Outro que esteve presente foi o deputado federal Rodrigo Coelho. Ele lembra que quando estagiário de direito participou de uma audiência com Moro, então juiz em Joinville. Os dois fizeram selfies e recordaram o passado. Agora o ministro conta com a ajuda do antigo estagiário para fazer aprovar no Congresso sua proposta contra o crime.

Vitória de Davi
Na política brasileira e no espaço do Senado Federal com seu colégio eleitoral restrito a 81 votantes, Renan Calheiros sempre foi um gigante, um verdadeiro Golias. Presidiu a casa por quatro vezes, venceu as eleições empregando qualquer recurso. A sedução à chantagem explícita, ameaças e suborno.
No dia primeiro de fevereiro ele tentou um quinto mandato. Todos os analistas davam sua vitória como certa. Pois, do nada, surge o desconhecido Davi Alcolumbre,  um jovem político de origem judaica lá do Amapá. Integrante do apelidado baixo clero era tido como um pigmeu político. Pois Davi venceu o Golias da caatinga.

MDB em crise
Lideranças emedebistas podem deixar o partido nos próximos meses.

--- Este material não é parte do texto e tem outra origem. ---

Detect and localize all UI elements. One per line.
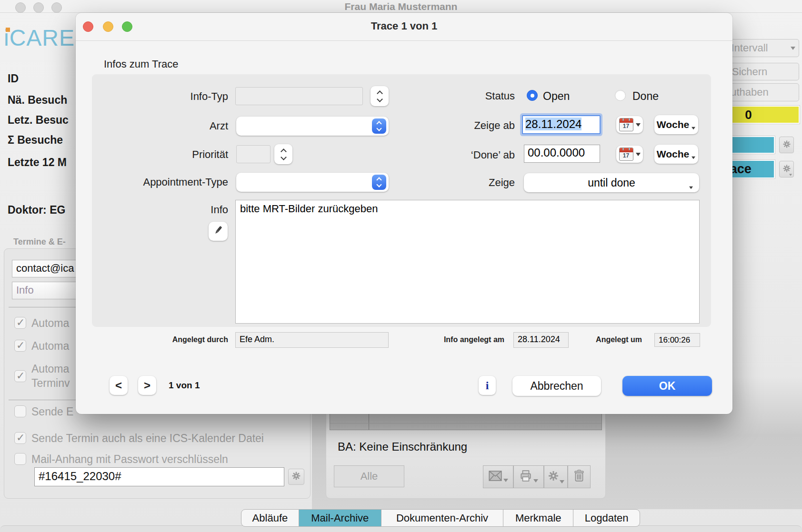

Segundo o jornalista Marcelo Lula, um movimento estaria sendo ensaiado pelo prefeito de Florianópolis, Gean Loureiro. Ele entende que ficar no partido seria um desgaste ao seu projeto de reeleição e, que o MDB da capital é pequeno demais para agregar outros partidos. Além de Loureiro, deputados como Valdir Cobalchini e Moacir Sopelsa poderiam entrar no grupo e dependendo de como ficarem as coisas na bancada emedebista na Assembleia Legislativa, é possível que mudem de partido. A fonte não quis adiantar nomes, mas, afirma que outras lideranças também pensam em sair caso não aconteçam mudança.

ACIJ aniversaria
A programação deste mês de fevereiro da Associação Empresarial de Joinville (ACIJ) marca a celebração do aniversário de 108 anos da entidade, fundada em 16 de fevereiro de 1911. Todos os eventos serão na sede da entidade, no bairro Saguaçú. “O aniversário é um momento para relembrarmos a importância no desenvolvimento de Joinville e uma oportunidade para repensarmos as atribuições da nossa instituição”, comenta o presidente João Joaquim Martinelli.

Merísio joinvilense
Gelson Merísio, presidente do PSD catarinense e candidato derrotado ao governo de Santa Catarina projeta uma operação que, embora não original, é audaciosa.
Ele confidenciou ao jornalista Paulo Alceu que está pensando seriamente em fixar residência e domicílio eleitoral em Joinville. E a partir do norte ele pretende se reeleger presidente do partido e cuidar das eleições municipais em 2020. Merísio lembra a seus confidentes que Pedro Ivo, Paulo Afonso e Kleinubing só foram governadores na segunda tentativa.
Vale lembrar também que Kleinubing após ser derrotado na eleição para governador de 1986 transferiu residência e domicílio eleitoral para Blumenau onde, dois anos depois se elegeu prefeito e mais dois anos depois se tornou governador. Vai que dá certo.